*PROBLEM TO SOLVE:* Collect each line of the records containing the string "элементов".

*RECORDS PROVIDED:*
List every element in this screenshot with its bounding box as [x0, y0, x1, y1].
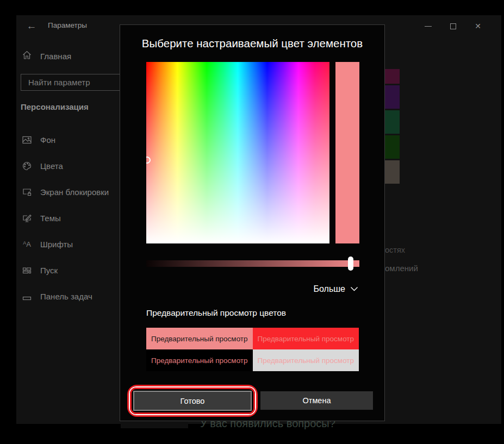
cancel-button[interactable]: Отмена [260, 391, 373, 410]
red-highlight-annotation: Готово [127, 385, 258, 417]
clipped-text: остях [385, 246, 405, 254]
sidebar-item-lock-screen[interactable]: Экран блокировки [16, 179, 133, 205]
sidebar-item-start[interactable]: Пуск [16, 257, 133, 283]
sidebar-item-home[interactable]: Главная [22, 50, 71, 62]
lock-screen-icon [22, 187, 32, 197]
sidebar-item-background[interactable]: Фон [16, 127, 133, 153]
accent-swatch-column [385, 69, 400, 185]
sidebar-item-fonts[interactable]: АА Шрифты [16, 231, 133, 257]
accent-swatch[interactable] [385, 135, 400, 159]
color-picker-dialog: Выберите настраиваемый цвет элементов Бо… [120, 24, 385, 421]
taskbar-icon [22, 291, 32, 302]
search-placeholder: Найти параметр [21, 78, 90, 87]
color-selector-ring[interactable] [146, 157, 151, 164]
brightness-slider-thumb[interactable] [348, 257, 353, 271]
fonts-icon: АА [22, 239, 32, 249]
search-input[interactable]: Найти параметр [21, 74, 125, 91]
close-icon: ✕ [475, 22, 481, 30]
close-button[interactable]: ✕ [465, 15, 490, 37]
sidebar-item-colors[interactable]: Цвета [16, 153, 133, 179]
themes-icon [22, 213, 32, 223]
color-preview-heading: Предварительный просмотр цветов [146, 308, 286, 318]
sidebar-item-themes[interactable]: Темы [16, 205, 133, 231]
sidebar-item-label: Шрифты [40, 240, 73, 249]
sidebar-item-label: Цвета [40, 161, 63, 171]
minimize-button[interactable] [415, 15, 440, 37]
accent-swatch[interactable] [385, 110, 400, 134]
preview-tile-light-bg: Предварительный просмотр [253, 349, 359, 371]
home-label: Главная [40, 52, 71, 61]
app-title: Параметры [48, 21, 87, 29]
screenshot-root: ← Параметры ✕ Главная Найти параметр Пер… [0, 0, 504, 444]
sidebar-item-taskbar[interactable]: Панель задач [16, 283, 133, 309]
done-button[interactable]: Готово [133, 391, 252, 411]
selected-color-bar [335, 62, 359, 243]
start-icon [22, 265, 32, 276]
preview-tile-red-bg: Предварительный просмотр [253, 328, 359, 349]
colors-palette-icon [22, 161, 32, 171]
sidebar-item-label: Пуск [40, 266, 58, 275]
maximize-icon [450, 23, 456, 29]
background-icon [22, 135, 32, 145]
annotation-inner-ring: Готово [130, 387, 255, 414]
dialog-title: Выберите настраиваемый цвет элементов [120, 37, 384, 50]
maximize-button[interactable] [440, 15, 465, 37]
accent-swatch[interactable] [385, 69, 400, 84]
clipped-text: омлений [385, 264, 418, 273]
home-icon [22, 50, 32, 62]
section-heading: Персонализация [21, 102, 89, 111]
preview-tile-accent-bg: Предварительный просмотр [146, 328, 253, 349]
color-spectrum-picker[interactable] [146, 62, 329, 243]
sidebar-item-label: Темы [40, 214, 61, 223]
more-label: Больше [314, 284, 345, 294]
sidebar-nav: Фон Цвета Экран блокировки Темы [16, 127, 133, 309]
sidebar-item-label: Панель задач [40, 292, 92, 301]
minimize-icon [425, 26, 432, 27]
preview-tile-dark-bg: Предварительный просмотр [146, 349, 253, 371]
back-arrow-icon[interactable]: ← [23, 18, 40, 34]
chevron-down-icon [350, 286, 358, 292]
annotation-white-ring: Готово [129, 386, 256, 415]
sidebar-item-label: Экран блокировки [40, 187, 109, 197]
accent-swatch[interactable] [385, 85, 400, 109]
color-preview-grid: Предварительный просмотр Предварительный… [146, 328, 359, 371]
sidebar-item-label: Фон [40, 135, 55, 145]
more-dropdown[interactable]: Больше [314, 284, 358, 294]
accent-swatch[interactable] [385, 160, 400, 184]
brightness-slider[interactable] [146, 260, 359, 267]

*COMPLETED TASK:*
color-picker-dialog: Выберите настраиваемый цвет элементов Бо… [120, 24, 385, 421]
dialog-title: Выберите настраиваемый цвет элементов [120, 37, 384, 50]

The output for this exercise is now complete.